Lines with "salpaajien" in them are to be located in the listing below and copied.

EXERCISE DATA
^^^^

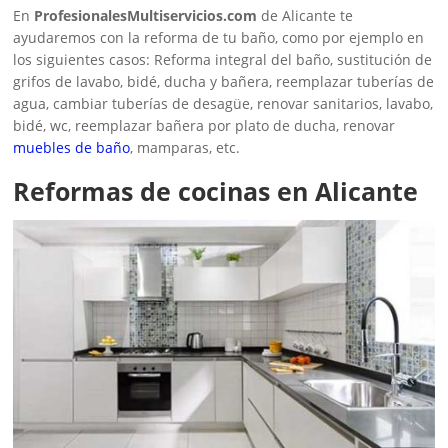
En
ProfesionalesMultiservicios.com
de Alicante te
ayudaremos con la reforma de tu baño, como por ejemplo en
los siguientes casos: Reforma integral del baño, sustitución de
grifos de lavabo, bidé, ducha y bañera, reemplazar tuberías de
agua, cambiar tuberías de desagüe, renovar sanitarios, lavabo,
bidé, wc, reemplazar bañera por plato de ducha, renovar
muebles de baño
, mamparas, etc.
Reformas de cocinas en Alicante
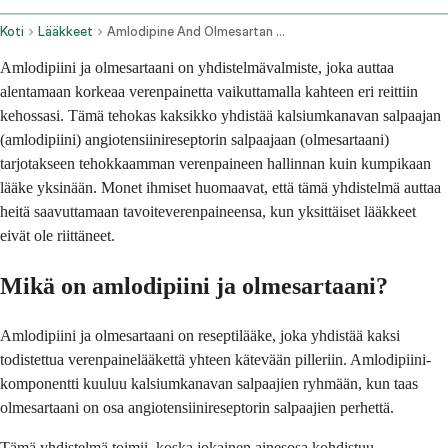
Koti
Lääkkeet
Amlodipine And Olmesartan Oral Route
Amlodipiini ja olmesartaani on yhdistelmävalmiste, joka auttaa
alentamaan korkeaa verenpainetta vaikuttamalla kahteen eri reittiin
kehossasi. Tämä tehokas kaksikko yhdistää kalsiumkanavan salpaajan
(amlodipiini) angiotensiinireseptorin salpaajaan (olmesartaani)
tarjotakseen tehokkaamman verenpaineen hallinnan kuin kumpikaan
lääke yksinään. Monet ihmiset huomaavat, että tämä yhdistelmä auttaa
heitä saavuttamaan tavoiteverenpaineensa, kun yksittäiset lääkkeet
eivät ole riittäneet.
Mikä on amlodipiini ja olmesartaani?
Amlodipiini ja olmesartaani on reseptilääke, joka yhdistää kaksi
todistettua verenpainelääkettä yhteen kätevään pilleriin. Amlodipiini-
komponentti kuuluu kalsiumkanavan salpaajien ryhmään, kun taas
olmesartaani on osa angiotensiinireseptorin salpaajien perhettä.
Tämä yhdistelmä toimii, koska jokainen ainesosa kohdistuu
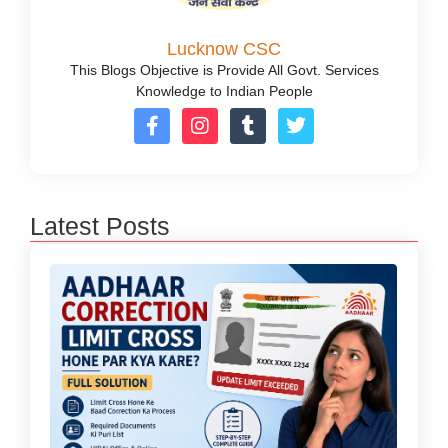
Lucknow CSC
This Blogs Objective is Provide All Govt. Services
Knowledge to Indian People
Latest Posts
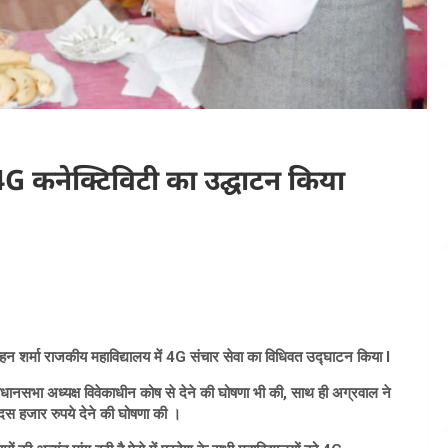
4G कनेक्टिविटी का उद्घाटन किया
न शर्मा राजकीय महाविद्यालय में 4G संचार सेवा का विधिवत उद्घाटन किया l
सभा अध्यक्ष विवेकाधीन कोष से देने की घोषणा भी की, साथ ही अग्रवाल ने
 दस हजार रुपये देने की घोषणा की ।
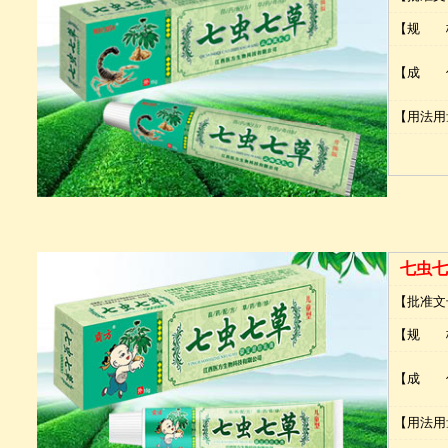
【规 
【成 
【用法用
七虫七
【批准文
【规 
【成 
【用法用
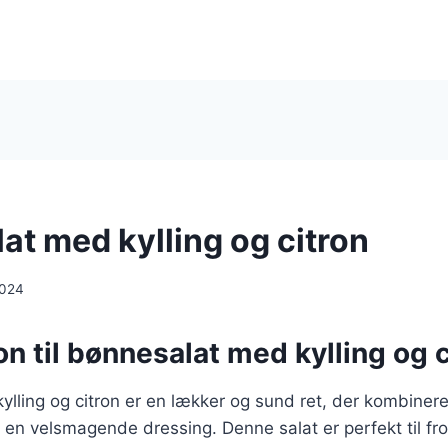
at med kylling og citron
2024
on til bønnesalat med kylling og c
lling og citron er en lækker og sund ret, der kombinerer
en velsmagende dressing. Denne salat er perfekt til fro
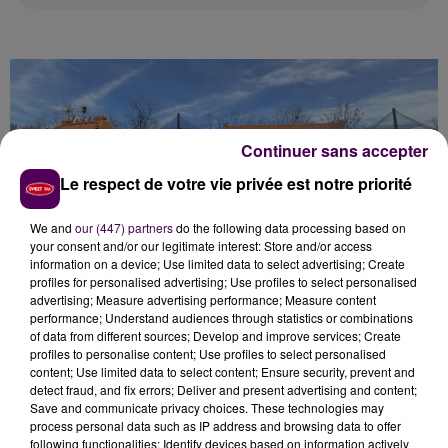
Continuer sans accepter
Le respect de votre vie privée est notre priorité
We and
our (447) partners
do the following data processing based on
your consent and/or our legitimate interest: Store and/or access
information on a device; Use limited data to select advertising; Create
DES BÉBÉS D’ICI QUELQUES MOIS ?
profiles for personalised advertising; Use profiles to select personalised
advertising; Measure advertising performance; Measure content
performance; Understand audiences through statistics or combinations
Dès leur arrivée à Beauval, les deux femelles et le
of data from different sources; Develop and improve services; Create
profiles to personalise content; Use profiles to select personalised
mâle ont été placés en quarantaine.
"Tout s’est très
content; Use limited data to select content; Ensure security, prevent and
bien passé, ils se sont très vite acclimatés à leur
detect fraud, and fix errors; Deliver and present advertising and content;
nouvel environnement"
assure la vétérinaire qui les a
Save and communicate privacy choices. These technologies may
process personal data such as IP address and browsing data to offer
accompagnés tout au long de leur voyage entre l’Asie
following functionalities: Identify devices based on information actively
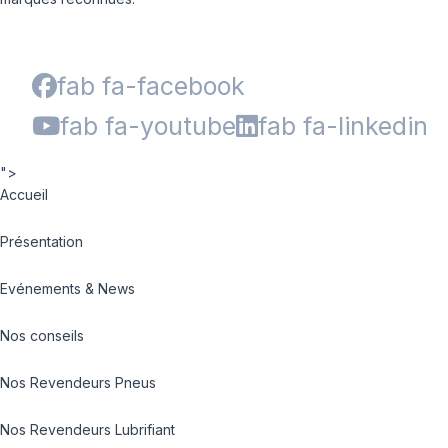
fab fa-facebook
fab fa-youtube
fab fa-linkedin
">
Accueil
Présentation
Evénements & News
Nos conseils
Nos Revendeurs Pneus
Nos Revendeurs Lubrifiant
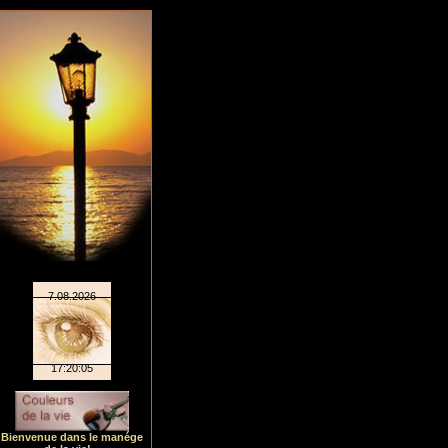
Bienvenue dans le manége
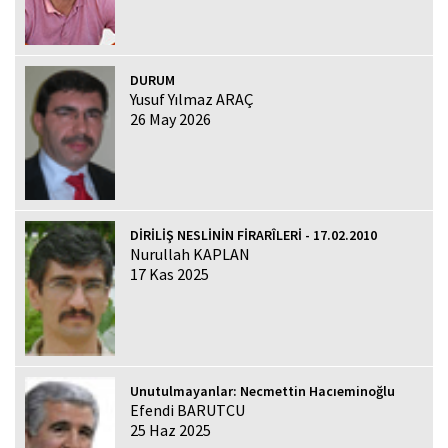
DURUM
Yusuf Yılmaz ARAÇ
26 May 2026
DİRİLİŞ NESLİNİN FİRARÎLERİ - 17.02.2010
Nurullah KAPLAN
17 Kas 2025
Unutulmayanlar: Necmettin Hacıeminoğlu
Efendi BARUTCU
25 Haz 2025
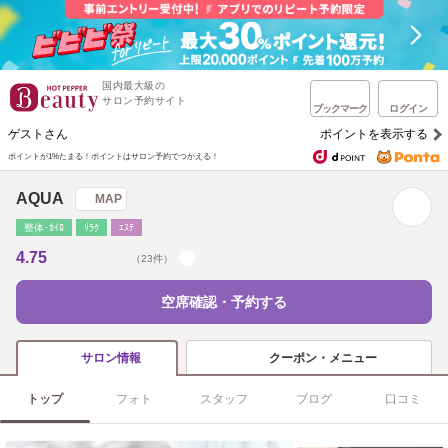
国内最大級の
サロン予約サイト
ブックマーク
ログイン
ゲストさん
ポイントを表示する
ポイントが1%たまる！
ポイントはサロン予約でつかえる！
AQUA
MAP
整体･ｶｲﾛ
ﾘﾗｸ
ｴｽﾃ
4.75
（23件）
空席確認・予約する
クーポン・メニュー
サロン情報
トップ
フォト
スタッフ
ブログ
口コミ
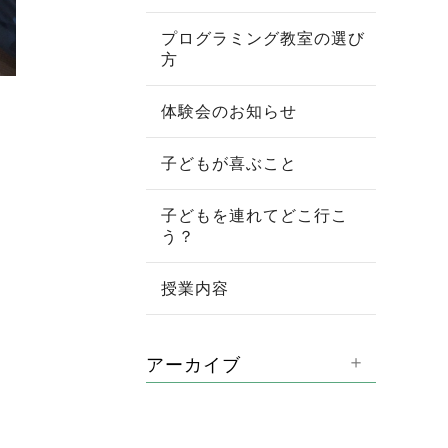
プログラミング教室の選び
方
体験会のお知らせ
子どもが喜ぶこと
子どもを連れてどこ行こ
う？
授業内容
アーカイブ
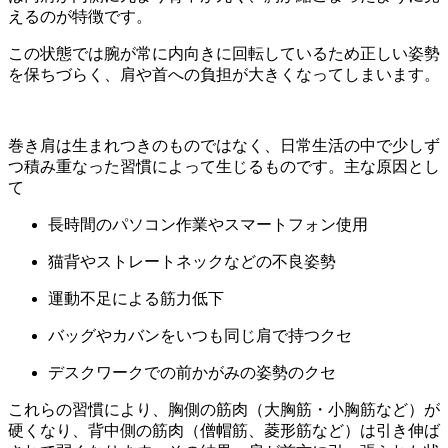
えるのが特徴です。
この状態では腕が常に内向きに回転しているため正しい姿勢
を保ちづらく、肩や首への負担が大きくなってしまいます。
巻き肩は生まれつきのものではなく、日常生活の中で少しず
つ積み重なった習慣によって生じるものです。主な原因とし
て
長時間のパソコン作業やスマートフォン使用
猫背やストレートネックなどの不良姿勢
運動不足による筋力低下
バッグやカバンをいつも同じ肩で持つクセ
デスクワークでの前かがみの姿勢のクセ
これらの習慣により、胸側の筋肉（大胸筋・小胸筋など）が
硬くなり、背中側の筋肉（僧帽筋、菱形筋など）は引き伸ば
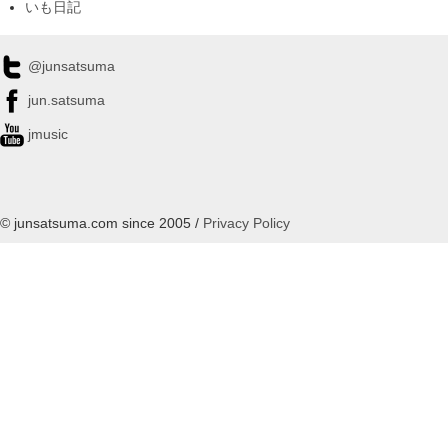
いも日記
@junsatsuma
jun.satsuma
jmusic
© junsatsuma.com since 2005 /
Privacy Policy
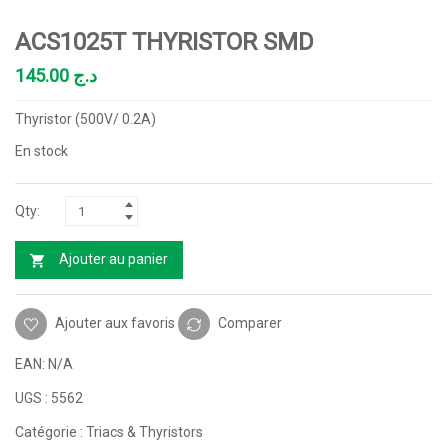
ACS1025T THYRISTOR SMD
145.00
د.ج
Thyristor (500V/ 0.2A)
En stock
Ajouter au panier
Ajouter aux favoris
Comparer
EAN:
N/A
UGS :
5562
Catégorie :
Triacs & Thyristors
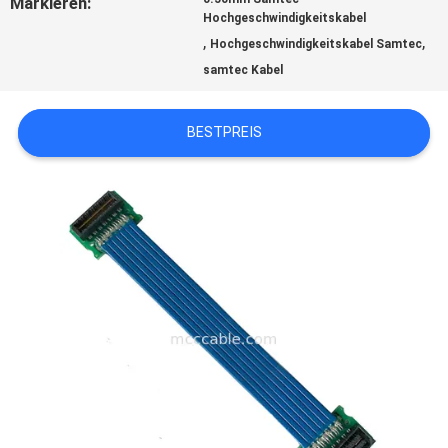
Markieren:
Hochgeschwindigkeitskabel
,
,
Hochgeschwindigkeitskabel Samtec
BITTE
samtec Kabel
UM
BESTPREIS
EIN
ANGEBOT
SITEMAP
DATENSCHUTZRICHTLINIE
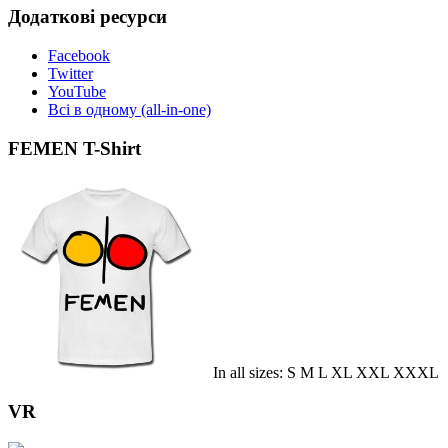
Додаткові ресурси
Facebook
Twitter
YouTube
Всі в одному (all-in-one)
FEMEN T-Shirt
In all sizes: S M L XL XXL XXXL
VR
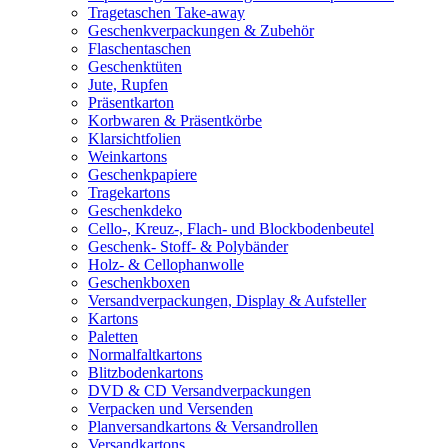
Tragetaschen Take-away
Geschenkverpackungen & Zubehör
Flaschentaschen
Geschenktüten
Jute, Rupfen
Präsentkarton
Korbwaren & Präsentkörbe
Klarsichtfolien
Weinkartons
Geschenkpapiere
Tragekartons
Geschenkdeko
Cello-, Kreuz-, Flach- und Blockbodenbeutel
Geschenk- Stoff- & Polybänder
Holz- & Cellophanwolle
Geschenkboxen
Versandverpackungen, Display & Aufsteller
Kartons
Paletten
Normalfaltkartons
Blitzbodenkartons
DVD & CD Versandverpackungen
Verpacken und Versenden
Planversandkartons & Versandrollen
Versandkartons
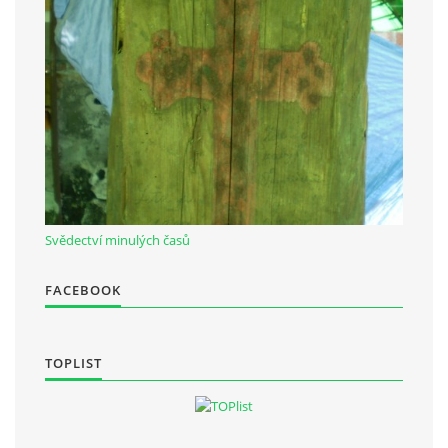
Občanská vzdělávací jednota "Komenský" v Choceradech z.s.
Chocerady 4
257 24 Chocerady
IČ: 498 28 614
Kontaktní osoba:
Mgr. Miroslava Cinkeisová
Svědectví minulých časů
723 967 851
Mirkaci@email.cz
FACEBOOK
© 2026 eStránky.cz
|
RSS
TOPLIST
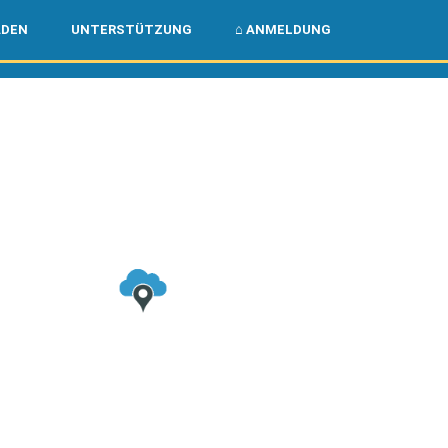
🌏
🇺🇸
ADEN
UNTERSTÜTZUNG
⌂ ANMELDUNG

^^^^

EXPECTED OUTPUT
komponentti kuuluu kalsiumkanavan salpaajien ryhmään, kun taas
olmesartaani on osa angiotensiinireseptorin salpaajien perhettä.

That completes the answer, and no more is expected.